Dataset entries
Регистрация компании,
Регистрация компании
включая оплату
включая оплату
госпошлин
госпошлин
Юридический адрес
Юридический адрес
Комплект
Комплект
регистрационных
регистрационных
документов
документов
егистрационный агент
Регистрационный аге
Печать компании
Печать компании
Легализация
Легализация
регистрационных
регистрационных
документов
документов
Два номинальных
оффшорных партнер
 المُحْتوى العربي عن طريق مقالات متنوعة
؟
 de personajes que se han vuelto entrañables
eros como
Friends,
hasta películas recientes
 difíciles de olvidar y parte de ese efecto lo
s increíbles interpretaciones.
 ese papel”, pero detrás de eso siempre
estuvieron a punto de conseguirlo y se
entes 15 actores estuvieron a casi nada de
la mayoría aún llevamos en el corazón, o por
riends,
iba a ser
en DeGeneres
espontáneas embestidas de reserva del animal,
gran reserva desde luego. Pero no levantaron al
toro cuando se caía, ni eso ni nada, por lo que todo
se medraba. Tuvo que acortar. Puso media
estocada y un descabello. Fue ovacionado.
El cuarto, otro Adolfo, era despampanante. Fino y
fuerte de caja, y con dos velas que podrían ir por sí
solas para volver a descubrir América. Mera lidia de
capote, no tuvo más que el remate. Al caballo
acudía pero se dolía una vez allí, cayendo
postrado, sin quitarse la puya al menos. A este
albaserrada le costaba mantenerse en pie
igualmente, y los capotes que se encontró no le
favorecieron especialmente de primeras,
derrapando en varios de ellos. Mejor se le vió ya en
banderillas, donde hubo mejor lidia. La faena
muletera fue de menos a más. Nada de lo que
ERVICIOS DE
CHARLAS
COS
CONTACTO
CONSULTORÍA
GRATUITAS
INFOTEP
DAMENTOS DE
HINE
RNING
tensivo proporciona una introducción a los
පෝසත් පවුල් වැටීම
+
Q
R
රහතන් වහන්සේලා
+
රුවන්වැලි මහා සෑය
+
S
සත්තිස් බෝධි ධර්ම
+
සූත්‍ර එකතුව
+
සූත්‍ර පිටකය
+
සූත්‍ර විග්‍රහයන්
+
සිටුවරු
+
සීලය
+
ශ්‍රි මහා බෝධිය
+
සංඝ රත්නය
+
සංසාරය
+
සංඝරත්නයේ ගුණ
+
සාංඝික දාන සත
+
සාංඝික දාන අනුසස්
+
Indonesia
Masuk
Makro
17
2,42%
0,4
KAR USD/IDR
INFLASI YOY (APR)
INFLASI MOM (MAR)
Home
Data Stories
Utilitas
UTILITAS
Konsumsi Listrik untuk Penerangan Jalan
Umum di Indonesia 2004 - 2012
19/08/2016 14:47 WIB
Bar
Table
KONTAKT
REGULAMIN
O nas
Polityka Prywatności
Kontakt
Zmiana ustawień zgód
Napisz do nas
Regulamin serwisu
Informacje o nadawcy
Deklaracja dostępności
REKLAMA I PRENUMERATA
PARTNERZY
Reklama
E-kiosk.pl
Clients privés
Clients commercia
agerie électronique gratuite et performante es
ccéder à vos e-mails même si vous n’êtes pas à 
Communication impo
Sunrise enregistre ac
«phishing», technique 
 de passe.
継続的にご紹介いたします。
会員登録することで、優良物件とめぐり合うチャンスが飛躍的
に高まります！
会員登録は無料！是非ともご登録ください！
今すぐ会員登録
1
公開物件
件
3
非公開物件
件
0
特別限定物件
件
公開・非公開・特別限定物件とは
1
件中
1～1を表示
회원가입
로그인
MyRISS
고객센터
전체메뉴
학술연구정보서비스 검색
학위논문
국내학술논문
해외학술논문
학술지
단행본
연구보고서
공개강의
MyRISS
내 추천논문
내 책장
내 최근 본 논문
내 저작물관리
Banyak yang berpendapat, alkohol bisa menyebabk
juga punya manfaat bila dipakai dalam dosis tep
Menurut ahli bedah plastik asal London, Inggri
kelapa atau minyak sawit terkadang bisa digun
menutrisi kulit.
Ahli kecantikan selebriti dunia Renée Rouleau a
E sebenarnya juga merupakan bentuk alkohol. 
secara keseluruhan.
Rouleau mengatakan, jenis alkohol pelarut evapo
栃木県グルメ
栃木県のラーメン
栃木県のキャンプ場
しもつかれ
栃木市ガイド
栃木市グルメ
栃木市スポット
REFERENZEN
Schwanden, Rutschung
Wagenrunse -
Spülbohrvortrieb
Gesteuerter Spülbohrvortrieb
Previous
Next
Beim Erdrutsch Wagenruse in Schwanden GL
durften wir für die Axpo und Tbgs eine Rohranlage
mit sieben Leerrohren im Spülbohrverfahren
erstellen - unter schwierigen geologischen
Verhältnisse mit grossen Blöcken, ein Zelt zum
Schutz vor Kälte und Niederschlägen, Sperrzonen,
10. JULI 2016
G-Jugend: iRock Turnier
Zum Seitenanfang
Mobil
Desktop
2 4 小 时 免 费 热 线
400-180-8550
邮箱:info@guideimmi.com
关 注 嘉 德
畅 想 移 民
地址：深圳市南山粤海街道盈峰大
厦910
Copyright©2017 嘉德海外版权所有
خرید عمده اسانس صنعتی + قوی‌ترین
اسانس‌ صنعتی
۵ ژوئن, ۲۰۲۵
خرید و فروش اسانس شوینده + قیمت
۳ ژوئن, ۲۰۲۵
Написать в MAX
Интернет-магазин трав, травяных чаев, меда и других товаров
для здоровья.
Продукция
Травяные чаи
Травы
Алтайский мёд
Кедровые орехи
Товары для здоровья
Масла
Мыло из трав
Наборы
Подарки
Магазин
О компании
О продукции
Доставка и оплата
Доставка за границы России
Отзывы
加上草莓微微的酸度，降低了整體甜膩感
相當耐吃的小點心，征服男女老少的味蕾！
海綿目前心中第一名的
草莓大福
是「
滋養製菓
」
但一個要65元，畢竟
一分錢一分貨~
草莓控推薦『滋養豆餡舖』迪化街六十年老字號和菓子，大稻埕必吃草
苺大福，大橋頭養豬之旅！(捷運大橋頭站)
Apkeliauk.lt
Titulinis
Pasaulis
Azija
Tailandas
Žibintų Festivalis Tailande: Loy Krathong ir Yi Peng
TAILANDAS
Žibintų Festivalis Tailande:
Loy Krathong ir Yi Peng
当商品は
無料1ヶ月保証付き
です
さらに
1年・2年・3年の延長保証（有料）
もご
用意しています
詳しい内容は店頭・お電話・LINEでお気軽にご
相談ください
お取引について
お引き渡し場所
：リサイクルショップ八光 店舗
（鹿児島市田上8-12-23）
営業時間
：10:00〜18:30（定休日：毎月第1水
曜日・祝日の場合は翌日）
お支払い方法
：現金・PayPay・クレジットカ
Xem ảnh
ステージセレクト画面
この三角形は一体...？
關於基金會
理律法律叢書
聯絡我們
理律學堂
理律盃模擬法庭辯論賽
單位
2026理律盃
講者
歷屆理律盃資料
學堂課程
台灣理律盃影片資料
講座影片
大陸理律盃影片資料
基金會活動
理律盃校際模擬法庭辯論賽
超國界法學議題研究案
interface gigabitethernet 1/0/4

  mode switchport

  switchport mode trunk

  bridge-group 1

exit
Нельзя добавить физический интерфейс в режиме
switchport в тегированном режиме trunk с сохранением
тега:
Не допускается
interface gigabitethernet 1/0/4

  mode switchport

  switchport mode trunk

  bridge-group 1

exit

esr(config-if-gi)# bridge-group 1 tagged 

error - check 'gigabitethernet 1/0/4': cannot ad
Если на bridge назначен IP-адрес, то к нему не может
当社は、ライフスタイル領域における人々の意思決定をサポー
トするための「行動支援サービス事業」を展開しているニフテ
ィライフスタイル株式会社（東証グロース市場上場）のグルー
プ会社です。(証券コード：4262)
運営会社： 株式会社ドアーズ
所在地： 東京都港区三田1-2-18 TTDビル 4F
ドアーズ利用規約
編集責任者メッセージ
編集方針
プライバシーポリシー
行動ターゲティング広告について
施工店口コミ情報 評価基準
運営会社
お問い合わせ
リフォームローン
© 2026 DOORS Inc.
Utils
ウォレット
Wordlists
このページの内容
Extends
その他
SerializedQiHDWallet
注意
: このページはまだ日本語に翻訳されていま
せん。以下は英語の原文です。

> [Task directions]: Reproduce only this range: the first line of the data above through the line with "fuerte de caja, y", both included, exactly as written.

> [Exercise answer]:
Регистрация компании,
Регистрация компании
включая оплату
включая оплату
госпошлин
госпошлин
Юридический адрес
Юридический адрес
Комплект
Комплект
регистрационных
регистрационных
документов
документов
егистрационный агент
Регистрационный аге
Печать компании
Печать компании
Легализация
Легализация
регистрационных
регистрационных
документов
документов
Два номинальных
оффшорных партнер
 المُحْتوى العربي عن طريق مقالات متنوعة
؟
 de personajes que se han vuelto entrañables
eros como
Friends,
hasta películas recientes
 difíciles de olvidar y parte de ese efecto lo
s increíbles interpretaciones.
 ese papel”, pero detrás de eso siempre
estuvieron a punto de conseguirlo y se
entes 15 actores estuvieron a casi nada de
la mayoría aún llevamos en el corazón, o por
riends,
iba a ser
en DeGeneres
espontáneas embestidas de reserva del animal,
gran reserva desde luego. Pero no levantaron al
toro cuando se caía, ni eso ni nada, por lo que todo
se medraba. Tuvo que acortar. Puso media
estocada y un descabello. Fue ovacionado.
El cuarto, otro Adolfo, era despampanante. Fino y
fuerte de caja, y con dos velas que podrían ir por sí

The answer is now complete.